The process by which low-value detections are removed from a detection list. A detection can be tuned by a tuning parameter that suppresses the detection from being generated, or by a tuning rule that hides the detection based on detection type, participants, or detection properties.

Value chart

This ExtraHop chart displays the total value for one or more metrics. Selecting more than one metric will display the metric values side-by-side.

Virtual packet loss

Virtual packet loss (VPL) refers to a phenomenon that affects fully or partially virtualized applications. VPL creates symptoms that suggests network congestion and is often undetected by traditional network monitoring and application performance management (APM) tools. VPL occurs when a hypervisor schedules CPU time for an excessive number of virtual machines (VMs) and prevents those VMs from responding fast enough to TCP acknowledgments. VPL can be detected by a combination of application awareness and advanced TCP analysis.

VLAN

A Virtual Local Area Network (VLAN) is a logical grouping of traffic or devices on a network. VLAN information is extracted from VLAN tags, if the traffic mirroring process preserves the tags on the mirror port.

Vulnerability Scanner

Vulnerability scanners are programs that search applications, systems, and networks for weaknesses. In the ExtraHop system, a device that sends HTTP requests associated with known scanner activity is assigned the Vulnerability Scanner role.
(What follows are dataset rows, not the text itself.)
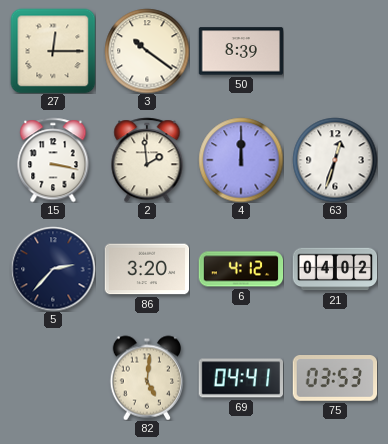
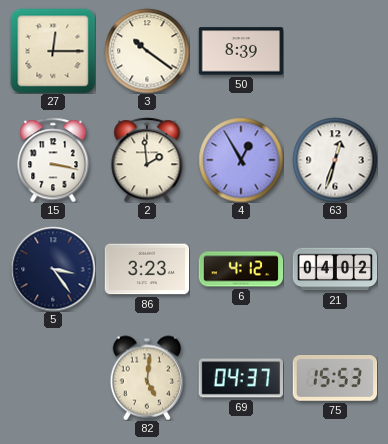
4: 12:00 -> 12:55
5: 2:37 -> 3:24
86: 3:20 -> 3:23
69: 04:41 -> 04:37
75: 03:53 -> 15:53
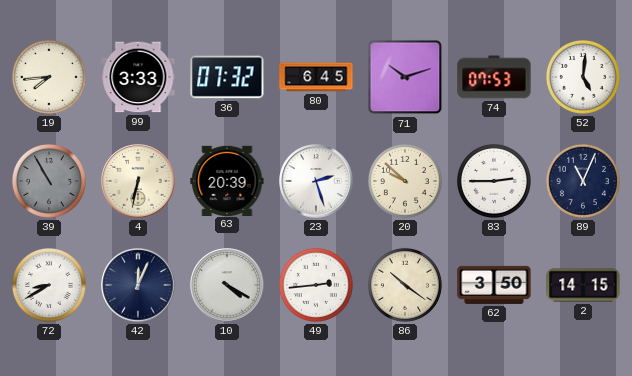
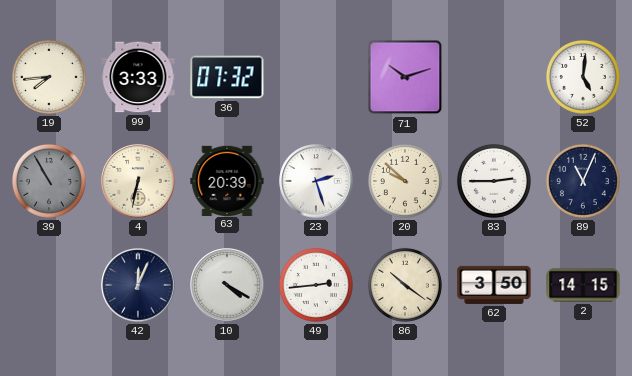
80: 6:45 -> none
74: 07:53 -> none
72: 8:40 -> none
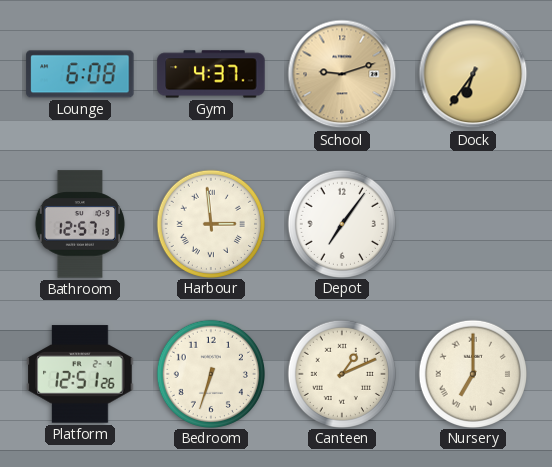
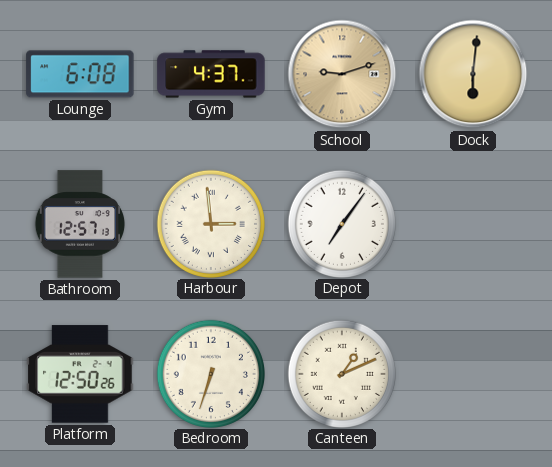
Dock: 6:36 -> 6:01
Platform: 12:51 -> 12:50
Nursery: 7:00 -> none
You can also manually designate a device as a scanner by changing the device role to Vulnerability Scanner.

Watchlist

Individual devices on the watchlist are guaranteed Advanced Analysis. Typically, high value devices are added to the watchlist. Advanced Analysis is an analysis level where records, packets, activity maps, and charts with L2-L7 protocol metrics are available for devices. You can remove devices from the watchlist at any time.

Widget

Widgets are configurable dashboard components that can be added to a region for different functions. Widget types are chart, text box, alert, activity groups, and networks (consoles only).

Wire data

Wire data is created when data in flight is analyzed as traffic is sent over the network. Through real-time full-stream processing, unstructured data is reassembled into structured wire data that can be analyzed in real time. Wire data encompasses L2-L7 data that spans the entire application delivery chain and provides the most comprehensive, wide-reaching visibility.

WMI

WMI (Windows Management Instrumentation) is a set of Windows system extensions that provides an operating system interface for establishing remote access sessions.

WSMAN

WSMAN (Web Services Management) protocol is a public standard for exchanging data with any computer device.

Zero Window

A Zero Window is a TCP metric in the ExtraHop system that measures application congestion. When a device advertises a Zero Window message to the sender device during data transfer, this means that the device can no longer accept data because the device's receive window (a buffer for incoming data) is full. The Zero Window message tells the sender to pause data transfer until further notice.